Of course, there are always ways to boost your retirement fund so it stretches a little further, so here are some great tips that will help.
Many people wait until they reach their peak earning years before they start putting money aside for the future. This often comes from the mistaken belief that there is no point in putting money away for later when they are young. However, nothing could be further from the truth. Even putting a small amount of your paycheck into a savings account can help, as that money will start earning interest and will do so over a longer period of time.
You also don’t need to be a big earner to take advantage of investing opportunities. As long as you have sound advice and do your research, it is entirely possible to stretch your money further by investing in good opportunities. Diversify as much as possible and don’t invest more than you are comfortable losing, as even the surest investments still carry some risk.
If you employer offers a 401K plan, you should look into getting on it as quickly as possible.
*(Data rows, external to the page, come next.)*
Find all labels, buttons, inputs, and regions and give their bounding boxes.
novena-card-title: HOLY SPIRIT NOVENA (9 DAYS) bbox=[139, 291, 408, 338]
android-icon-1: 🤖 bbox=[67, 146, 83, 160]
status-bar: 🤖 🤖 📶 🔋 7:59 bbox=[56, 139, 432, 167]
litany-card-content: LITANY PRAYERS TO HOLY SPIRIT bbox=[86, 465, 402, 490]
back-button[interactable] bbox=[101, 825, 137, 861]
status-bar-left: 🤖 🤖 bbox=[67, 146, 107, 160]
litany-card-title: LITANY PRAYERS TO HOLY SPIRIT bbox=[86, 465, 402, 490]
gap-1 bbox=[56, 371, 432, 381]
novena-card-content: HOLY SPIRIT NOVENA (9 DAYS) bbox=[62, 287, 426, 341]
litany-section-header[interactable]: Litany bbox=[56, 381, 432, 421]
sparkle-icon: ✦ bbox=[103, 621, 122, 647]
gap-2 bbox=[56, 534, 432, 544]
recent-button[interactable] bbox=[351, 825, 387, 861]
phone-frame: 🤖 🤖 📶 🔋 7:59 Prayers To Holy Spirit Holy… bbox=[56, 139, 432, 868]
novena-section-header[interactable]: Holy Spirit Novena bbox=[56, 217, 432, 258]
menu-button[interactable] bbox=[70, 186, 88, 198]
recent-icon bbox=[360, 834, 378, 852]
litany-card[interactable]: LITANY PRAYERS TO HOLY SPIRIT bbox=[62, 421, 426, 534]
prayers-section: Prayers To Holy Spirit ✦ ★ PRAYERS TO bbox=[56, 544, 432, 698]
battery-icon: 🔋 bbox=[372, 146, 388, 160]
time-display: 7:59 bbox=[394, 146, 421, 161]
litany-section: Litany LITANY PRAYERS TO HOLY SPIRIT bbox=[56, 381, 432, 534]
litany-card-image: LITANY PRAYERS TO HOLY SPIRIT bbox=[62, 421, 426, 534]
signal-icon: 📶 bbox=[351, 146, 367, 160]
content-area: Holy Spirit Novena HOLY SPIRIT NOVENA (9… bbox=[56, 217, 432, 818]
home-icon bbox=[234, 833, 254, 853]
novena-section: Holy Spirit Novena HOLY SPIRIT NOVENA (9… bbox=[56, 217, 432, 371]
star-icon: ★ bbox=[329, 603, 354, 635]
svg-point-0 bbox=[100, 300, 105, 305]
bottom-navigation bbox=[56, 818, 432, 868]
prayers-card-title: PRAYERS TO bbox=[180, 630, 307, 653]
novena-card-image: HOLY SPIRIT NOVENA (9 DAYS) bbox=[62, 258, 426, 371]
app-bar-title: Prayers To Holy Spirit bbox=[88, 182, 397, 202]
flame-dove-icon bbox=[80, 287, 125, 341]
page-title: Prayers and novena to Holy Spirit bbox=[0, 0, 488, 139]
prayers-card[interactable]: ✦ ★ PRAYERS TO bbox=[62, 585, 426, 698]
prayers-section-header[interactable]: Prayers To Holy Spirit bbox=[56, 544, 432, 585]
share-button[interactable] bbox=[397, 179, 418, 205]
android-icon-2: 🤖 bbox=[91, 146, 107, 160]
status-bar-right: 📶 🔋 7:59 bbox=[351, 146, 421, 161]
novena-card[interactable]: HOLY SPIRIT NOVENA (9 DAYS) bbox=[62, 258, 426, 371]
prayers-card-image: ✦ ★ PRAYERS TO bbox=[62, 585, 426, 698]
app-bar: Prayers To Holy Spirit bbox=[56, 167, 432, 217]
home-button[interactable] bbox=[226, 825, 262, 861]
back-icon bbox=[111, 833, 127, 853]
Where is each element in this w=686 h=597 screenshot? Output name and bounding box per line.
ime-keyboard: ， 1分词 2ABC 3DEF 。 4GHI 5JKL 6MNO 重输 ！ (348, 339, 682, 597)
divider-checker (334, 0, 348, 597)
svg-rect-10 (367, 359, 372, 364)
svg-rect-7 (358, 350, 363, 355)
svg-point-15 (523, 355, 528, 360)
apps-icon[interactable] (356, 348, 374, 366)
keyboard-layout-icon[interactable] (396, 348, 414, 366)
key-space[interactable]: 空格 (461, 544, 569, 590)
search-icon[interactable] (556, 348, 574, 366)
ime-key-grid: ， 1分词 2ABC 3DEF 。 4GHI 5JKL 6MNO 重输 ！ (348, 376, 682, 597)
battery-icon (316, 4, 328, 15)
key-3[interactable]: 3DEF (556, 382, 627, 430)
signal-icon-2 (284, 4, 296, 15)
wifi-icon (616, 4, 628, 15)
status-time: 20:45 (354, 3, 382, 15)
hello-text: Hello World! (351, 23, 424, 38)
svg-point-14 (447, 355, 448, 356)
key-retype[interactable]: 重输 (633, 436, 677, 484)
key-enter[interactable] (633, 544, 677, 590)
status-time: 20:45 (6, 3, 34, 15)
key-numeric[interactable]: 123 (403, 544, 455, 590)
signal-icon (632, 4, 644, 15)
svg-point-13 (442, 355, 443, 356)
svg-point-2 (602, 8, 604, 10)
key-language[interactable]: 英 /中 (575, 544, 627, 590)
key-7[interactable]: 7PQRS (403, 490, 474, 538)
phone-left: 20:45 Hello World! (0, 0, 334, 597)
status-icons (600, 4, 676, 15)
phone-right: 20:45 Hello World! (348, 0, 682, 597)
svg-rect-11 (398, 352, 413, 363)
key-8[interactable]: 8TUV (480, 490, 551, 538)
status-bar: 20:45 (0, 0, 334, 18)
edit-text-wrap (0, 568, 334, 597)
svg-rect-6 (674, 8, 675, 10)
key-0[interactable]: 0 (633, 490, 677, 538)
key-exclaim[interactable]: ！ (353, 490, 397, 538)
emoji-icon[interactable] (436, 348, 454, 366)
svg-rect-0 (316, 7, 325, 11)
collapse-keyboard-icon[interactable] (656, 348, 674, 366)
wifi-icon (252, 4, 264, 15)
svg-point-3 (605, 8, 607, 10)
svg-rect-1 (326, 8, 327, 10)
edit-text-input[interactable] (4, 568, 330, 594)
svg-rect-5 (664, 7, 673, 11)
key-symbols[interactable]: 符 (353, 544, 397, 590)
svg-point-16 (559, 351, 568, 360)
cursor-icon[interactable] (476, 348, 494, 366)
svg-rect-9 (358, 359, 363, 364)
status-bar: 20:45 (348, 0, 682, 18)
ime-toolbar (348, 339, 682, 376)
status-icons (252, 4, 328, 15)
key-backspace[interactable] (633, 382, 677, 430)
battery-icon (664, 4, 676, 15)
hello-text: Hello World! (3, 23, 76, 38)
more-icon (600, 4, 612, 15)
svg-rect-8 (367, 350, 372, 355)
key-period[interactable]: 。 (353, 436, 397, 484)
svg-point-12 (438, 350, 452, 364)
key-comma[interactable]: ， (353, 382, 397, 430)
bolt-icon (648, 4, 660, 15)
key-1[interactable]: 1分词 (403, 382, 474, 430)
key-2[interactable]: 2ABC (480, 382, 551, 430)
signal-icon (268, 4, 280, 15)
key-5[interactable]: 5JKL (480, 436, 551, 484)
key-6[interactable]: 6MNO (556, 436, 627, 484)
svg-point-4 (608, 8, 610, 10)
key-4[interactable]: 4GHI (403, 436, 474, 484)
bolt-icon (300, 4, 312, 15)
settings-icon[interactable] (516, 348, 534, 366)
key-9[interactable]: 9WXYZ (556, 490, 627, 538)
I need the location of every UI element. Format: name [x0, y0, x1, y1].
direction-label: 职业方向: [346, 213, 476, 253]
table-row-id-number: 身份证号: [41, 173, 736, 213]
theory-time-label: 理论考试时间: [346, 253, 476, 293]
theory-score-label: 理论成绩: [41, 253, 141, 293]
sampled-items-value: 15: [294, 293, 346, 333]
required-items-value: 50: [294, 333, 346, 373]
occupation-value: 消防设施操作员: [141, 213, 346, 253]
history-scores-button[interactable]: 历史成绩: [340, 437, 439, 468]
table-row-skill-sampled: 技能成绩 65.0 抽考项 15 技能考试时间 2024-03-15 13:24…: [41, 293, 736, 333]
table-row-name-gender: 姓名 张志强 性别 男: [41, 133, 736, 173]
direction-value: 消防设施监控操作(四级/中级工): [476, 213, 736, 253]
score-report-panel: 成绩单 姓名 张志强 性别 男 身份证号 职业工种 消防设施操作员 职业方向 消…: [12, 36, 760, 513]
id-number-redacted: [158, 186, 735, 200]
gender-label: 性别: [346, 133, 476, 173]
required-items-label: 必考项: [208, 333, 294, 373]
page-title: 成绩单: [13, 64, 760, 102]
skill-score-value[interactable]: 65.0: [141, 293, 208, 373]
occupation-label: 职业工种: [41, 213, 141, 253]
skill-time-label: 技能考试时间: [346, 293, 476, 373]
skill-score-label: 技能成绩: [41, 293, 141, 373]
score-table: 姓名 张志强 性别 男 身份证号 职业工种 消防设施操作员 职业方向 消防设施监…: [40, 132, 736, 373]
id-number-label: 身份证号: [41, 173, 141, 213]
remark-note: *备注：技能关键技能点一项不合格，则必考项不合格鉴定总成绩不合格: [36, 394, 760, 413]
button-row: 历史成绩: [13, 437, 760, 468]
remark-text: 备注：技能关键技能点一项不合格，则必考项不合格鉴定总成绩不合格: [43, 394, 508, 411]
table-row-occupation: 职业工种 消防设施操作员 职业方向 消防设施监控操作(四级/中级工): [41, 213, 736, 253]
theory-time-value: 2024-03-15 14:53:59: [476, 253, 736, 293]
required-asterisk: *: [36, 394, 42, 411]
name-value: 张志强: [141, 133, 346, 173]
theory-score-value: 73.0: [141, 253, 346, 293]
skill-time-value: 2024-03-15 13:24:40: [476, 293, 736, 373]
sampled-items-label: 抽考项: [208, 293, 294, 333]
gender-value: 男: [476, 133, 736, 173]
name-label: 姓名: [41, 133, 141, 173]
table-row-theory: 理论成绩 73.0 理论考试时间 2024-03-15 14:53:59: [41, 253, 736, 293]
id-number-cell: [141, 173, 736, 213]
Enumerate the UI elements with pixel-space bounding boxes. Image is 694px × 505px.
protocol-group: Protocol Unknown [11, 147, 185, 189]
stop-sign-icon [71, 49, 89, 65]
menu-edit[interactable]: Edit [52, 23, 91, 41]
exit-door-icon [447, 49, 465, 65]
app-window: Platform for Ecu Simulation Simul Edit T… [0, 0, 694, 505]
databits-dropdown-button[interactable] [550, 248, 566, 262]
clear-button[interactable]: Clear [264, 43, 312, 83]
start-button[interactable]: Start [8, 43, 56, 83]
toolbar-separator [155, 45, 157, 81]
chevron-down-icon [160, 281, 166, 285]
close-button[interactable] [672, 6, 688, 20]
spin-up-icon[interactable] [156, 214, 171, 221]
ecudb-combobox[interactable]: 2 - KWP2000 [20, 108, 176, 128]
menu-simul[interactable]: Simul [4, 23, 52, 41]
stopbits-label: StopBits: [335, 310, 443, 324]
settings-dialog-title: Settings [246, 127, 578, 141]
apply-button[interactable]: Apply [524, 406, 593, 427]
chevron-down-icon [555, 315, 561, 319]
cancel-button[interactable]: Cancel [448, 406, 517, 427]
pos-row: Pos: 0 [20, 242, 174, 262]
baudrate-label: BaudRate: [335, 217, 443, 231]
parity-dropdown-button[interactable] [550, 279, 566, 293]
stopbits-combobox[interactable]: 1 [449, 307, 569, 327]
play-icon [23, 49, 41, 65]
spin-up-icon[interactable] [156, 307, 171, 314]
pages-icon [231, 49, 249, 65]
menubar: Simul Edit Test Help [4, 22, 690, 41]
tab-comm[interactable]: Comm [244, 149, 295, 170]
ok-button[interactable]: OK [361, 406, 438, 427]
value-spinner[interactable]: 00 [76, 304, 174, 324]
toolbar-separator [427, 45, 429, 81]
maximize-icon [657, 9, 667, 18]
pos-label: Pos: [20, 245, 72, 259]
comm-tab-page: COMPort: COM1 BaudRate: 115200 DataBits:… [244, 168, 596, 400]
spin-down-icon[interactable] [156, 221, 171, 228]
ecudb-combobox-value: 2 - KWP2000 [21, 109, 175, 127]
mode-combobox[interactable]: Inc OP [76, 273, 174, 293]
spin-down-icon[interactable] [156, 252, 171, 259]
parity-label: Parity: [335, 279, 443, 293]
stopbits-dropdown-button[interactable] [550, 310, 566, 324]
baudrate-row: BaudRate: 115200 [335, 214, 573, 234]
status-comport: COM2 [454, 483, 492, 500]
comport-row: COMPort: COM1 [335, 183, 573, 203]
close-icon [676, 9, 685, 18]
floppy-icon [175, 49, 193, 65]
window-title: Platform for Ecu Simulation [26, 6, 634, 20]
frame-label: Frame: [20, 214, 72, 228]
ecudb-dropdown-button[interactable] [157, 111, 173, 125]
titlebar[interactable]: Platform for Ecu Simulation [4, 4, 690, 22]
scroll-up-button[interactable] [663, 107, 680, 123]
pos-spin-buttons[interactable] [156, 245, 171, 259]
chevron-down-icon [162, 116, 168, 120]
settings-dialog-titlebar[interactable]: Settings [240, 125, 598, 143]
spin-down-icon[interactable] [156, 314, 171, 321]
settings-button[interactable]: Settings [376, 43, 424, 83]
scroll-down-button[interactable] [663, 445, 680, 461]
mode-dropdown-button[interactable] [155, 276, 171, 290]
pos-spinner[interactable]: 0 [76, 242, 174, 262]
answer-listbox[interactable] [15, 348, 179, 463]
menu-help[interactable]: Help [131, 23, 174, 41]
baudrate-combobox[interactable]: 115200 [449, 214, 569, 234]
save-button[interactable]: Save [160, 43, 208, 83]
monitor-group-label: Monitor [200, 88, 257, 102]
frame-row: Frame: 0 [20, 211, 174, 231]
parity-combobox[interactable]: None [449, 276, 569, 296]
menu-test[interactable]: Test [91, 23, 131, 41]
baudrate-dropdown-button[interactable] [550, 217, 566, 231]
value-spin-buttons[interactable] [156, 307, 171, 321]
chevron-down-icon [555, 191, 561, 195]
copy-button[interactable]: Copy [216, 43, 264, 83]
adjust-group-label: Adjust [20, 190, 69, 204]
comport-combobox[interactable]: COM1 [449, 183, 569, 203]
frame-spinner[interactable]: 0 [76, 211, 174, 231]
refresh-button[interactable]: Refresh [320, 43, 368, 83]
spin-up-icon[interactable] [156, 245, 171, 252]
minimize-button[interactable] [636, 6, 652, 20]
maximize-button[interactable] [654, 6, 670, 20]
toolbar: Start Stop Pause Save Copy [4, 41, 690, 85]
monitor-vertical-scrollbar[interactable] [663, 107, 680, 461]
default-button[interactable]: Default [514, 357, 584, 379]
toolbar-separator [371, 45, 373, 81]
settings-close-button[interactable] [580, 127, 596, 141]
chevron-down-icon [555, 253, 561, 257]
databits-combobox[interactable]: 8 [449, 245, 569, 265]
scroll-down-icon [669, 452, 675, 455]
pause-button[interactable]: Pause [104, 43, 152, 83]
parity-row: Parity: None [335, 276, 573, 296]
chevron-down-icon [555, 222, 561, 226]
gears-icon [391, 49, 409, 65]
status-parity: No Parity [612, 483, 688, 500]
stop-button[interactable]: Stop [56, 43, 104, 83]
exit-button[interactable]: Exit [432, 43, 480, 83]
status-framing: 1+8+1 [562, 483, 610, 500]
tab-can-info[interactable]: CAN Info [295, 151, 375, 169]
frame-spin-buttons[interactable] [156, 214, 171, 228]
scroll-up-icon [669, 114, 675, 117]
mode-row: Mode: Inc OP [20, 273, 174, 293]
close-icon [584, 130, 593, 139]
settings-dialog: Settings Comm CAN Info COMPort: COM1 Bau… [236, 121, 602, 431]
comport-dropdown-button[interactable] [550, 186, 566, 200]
If you’re not sure where to start, you should look at pages like this for some good insights. Best of all, the money you place into the plan comes out of your pay packet pre-tax. In real terms, that means placing $100 a month into a 401K means you get an extra $15 from your pay, assuming you fall in the 15% tax bracket.
Evaluate Local Taxes
There is a reason why so many retirees choose to spend their golden years in Florida. The state offers “no state income taxes” and also doesn’t tax social security. Each state has different regulations in place when it comes to tax, so it is worth your while to research them. A move away may actually save you a lot of money in the long term.
Pay Off Your Mortgage
A lot of people fall into the trap of re-mortgaging so they can consolidate their existing debts, but this means they end up paying far more than their house is worth before they fully own it. A better idea is to ensure you don’t spend beyond your means elsewhere, allowing you to get your mortgage fully paid off so you don’t need to worry about it when you retire.
Automate Your Savings
If you have decided to put a certain amount away each month, it is a good idea to automate the process so you don’t get tempted to spend the money before it reaches your savings account. Set up a direct debit that takes however much you wish to save and puts it into another account before you need to pay bills and figure out how much expendable income you have. It’s easy to set-up and will help you save.
Know Your Retirement Worth
A lot of people get nervous about their retirement because they don’t fully understand just how much they will have available to them when they stop working. By putting a plan in place that determines just how much money you will save, you can also figure out how much will be available to you when you retire. This means you can consider how you will manage your life after work and can also be a spur to put more aside if you don’t believe you will be comfortable.